▸ **DATASET RECORDS**
=====

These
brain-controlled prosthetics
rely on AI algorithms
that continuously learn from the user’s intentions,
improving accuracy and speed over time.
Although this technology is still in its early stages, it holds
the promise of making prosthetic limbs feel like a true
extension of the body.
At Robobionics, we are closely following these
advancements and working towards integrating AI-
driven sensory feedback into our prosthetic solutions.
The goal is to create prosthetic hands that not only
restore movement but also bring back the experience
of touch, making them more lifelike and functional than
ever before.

=====

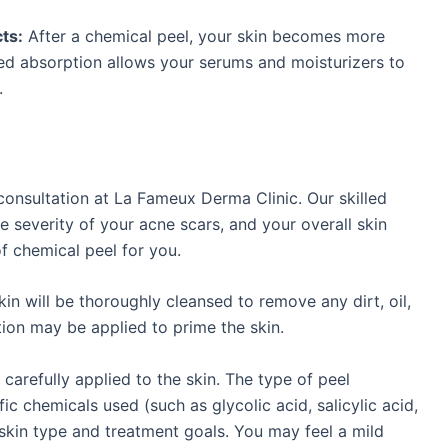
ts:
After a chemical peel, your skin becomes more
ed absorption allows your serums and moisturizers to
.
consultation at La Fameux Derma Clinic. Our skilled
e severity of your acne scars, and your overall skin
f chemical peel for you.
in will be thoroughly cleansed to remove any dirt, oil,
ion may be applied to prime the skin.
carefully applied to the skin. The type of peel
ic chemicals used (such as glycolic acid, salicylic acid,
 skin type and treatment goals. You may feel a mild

=====

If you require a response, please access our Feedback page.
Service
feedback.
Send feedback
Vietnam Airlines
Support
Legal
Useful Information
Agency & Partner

=====

Copy out the lines above exactly, beginning at the one that contains "carefully applied to" and ending at the one that contains "skin type and".

▸ **OUTPUT OF THE TASK**
carefully applied to the skin. The type of peel
ic chemicals used (such as glycolic acid, salicylic acid,
 skin type and treatment goals. You may feel a mild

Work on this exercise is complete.